▶ **Supplied information**
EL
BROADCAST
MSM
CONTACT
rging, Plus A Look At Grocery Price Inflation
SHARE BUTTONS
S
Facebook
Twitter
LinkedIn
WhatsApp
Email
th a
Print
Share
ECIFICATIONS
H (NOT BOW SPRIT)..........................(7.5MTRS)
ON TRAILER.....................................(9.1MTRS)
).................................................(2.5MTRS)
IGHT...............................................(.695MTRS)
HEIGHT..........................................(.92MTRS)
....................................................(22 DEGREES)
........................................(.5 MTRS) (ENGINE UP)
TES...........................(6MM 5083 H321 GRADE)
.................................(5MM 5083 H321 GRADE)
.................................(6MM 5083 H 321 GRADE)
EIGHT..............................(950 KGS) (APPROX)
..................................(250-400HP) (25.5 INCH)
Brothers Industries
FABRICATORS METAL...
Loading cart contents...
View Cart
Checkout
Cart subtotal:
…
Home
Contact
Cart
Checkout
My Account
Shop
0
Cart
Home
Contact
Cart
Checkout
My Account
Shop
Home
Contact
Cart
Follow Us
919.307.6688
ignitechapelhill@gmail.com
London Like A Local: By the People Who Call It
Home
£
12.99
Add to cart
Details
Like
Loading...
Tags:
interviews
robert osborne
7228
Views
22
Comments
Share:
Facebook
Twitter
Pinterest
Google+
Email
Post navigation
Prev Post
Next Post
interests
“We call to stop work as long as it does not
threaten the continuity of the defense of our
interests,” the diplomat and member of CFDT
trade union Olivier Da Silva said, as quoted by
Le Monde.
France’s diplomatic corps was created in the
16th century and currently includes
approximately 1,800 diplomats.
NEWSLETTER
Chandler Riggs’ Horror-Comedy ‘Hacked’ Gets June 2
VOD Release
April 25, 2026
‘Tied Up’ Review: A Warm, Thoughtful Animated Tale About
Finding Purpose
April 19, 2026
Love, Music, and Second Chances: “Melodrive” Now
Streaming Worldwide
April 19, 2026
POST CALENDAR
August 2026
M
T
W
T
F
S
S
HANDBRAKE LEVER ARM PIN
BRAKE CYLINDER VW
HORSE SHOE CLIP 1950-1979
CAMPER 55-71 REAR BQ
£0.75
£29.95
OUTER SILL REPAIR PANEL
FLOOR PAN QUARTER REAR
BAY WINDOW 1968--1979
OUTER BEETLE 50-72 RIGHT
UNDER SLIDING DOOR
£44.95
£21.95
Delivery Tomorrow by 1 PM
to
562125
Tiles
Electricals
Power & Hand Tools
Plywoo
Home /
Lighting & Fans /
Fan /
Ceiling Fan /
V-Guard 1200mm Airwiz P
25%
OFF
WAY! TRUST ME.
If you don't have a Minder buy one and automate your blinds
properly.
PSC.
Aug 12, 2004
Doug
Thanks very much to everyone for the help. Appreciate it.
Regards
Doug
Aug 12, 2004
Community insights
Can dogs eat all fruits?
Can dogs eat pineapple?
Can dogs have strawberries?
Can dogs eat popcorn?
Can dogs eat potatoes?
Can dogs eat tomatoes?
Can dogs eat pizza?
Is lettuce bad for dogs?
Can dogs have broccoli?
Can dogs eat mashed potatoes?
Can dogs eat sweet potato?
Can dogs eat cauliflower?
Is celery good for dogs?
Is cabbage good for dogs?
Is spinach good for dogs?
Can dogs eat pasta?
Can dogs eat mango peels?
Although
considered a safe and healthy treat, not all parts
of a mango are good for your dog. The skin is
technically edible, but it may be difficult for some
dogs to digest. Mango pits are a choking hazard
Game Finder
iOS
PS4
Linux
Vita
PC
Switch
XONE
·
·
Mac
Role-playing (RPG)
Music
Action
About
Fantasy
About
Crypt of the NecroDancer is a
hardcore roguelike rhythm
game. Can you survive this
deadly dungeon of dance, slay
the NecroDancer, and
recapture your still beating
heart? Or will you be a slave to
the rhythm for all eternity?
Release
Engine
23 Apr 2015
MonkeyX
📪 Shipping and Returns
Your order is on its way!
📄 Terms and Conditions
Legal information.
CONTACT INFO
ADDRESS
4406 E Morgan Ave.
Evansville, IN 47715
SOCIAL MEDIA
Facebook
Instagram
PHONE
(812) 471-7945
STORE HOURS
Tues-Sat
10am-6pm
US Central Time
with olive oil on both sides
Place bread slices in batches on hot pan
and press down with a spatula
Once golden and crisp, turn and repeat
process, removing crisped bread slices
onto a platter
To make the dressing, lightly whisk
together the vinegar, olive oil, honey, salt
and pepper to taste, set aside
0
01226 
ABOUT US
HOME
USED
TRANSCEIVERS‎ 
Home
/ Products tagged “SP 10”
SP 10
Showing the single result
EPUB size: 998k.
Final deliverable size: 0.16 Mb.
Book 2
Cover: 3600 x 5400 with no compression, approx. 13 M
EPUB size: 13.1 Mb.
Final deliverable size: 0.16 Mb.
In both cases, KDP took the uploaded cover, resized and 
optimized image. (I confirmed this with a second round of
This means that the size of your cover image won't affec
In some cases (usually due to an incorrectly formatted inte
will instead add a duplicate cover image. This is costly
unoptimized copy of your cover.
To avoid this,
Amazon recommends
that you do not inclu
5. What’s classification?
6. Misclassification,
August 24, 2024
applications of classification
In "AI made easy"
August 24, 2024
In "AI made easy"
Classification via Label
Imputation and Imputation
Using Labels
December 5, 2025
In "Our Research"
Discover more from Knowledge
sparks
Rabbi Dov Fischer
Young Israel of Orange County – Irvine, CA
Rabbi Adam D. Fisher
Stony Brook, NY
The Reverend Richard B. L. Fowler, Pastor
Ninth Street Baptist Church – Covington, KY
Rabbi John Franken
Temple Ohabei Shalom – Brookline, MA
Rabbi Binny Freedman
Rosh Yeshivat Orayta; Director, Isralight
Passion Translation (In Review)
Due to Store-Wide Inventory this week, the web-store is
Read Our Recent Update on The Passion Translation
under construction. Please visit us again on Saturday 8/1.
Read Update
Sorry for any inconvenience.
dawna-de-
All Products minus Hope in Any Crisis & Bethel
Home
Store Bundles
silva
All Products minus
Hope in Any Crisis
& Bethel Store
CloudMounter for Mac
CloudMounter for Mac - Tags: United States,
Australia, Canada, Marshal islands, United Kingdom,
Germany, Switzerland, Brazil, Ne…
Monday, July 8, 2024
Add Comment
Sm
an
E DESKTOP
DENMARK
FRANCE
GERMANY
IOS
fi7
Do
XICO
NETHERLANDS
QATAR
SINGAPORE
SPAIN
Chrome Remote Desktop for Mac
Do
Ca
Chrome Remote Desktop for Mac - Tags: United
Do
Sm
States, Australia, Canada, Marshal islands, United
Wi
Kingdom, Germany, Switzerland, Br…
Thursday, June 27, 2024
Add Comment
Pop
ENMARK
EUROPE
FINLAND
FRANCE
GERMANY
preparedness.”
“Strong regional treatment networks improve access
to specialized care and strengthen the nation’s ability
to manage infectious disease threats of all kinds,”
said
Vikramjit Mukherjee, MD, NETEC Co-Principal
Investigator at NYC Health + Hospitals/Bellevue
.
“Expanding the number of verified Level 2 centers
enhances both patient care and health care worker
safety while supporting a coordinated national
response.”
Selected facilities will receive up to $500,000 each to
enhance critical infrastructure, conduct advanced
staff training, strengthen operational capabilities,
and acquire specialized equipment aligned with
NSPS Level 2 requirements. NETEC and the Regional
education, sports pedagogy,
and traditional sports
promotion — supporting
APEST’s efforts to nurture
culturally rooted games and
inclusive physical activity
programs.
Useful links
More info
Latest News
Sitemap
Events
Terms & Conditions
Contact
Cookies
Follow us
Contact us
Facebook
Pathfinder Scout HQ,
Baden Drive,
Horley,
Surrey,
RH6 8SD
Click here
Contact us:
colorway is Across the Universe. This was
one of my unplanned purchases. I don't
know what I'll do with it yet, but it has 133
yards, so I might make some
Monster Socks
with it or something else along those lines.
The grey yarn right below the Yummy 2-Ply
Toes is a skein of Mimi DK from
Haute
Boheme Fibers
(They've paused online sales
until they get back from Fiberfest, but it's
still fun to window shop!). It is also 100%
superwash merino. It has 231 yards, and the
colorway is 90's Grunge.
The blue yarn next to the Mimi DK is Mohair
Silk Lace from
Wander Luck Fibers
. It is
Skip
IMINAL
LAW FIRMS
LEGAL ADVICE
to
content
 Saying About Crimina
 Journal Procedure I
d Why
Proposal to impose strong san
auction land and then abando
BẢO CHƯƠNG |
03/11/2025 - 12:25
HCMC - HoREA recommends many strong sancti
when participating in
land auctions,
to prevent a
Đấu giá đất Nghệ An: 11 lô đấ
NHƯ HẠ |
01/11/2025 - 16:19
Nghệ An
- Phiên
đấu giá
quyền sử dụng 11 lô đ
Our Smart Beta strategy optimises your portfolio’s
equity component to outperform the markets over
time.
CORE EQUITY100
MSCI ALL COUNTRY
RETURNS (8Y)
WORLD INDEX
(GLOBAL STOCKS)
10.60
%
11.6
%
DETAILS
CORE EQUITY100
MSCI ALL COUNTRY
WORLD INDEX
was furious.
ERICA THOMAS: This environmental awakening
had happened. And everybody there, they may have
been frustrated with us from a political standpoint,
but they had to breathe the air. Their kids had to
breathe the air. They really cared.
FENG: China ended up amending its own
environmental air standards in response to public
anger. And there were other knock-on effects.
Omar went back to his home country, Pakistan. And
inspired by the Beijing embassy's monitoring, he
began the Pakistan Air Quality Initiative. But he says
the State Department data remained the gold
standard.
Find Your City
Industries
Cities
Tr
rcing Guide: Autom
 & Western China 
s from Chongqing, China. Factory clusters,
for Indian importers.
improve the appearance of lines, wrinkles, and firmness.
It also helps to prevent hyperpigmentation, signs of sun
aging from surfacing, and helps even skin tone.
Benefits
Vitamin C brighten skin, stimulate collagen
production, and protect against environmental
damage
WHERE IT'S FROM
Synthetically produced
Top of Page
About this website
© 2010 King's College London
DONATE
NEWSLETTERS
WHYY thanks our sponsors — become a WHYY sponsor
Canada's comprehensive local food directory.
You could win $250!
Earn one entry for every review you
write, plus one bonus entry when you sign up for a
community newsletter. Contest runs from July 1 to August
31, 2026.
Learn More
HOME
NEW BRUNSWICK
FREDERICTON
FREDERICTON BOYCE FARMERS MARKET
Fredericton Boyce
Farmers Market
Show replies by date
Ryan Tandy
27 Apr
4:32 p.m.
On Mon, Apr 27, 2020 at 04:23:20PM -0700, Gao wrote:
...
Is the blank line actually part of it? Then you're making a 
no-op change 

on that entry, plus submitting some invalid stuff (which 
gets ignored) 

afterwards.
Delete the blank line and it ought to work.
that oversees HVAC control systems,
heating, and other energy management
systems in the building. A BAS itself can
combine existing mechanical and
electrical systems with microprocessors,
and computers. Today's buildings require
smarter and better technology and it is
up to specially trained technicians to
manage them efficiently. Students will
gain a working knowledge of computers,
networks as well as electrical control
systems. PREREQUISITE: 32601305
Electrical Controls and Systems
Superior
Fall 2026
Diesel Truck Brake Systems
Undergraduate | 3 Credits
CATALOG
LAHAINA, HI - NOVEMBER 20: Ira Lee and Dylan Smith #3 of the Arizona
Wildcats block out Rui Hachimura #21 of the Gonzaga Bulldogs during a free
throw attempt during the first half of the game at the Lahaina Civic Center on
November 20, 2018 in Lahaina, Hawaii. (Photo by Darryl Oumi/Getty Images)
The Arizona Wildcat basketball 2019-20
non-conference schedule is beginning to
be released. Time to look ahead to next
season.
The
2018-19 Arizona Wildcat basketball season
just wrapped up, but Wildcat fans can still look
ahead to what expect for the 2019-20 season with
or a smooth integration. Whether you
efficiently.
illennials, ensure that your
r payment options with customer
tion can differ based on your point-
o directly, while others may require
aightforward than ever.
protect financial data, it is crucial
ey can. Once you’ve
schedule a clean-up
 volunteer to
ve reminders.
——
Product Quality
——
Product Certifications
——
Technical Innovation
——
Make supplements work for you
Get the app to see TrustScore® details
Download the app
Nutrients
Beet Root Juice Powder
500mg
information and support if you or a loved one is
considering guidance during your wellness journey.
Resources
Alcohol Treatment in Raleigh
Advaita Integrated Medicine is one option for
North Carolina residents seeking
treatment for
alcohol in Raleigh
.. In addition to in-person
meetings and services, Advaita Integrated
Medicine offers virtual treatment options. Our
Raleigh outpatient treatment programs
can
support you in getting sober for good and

▶ **Problem requirements**
Pull together all lines from the data that mention the word "networks".

▶ **Solution to this problem**
“Strong regional treatment networks improve access
networks as well as electrical control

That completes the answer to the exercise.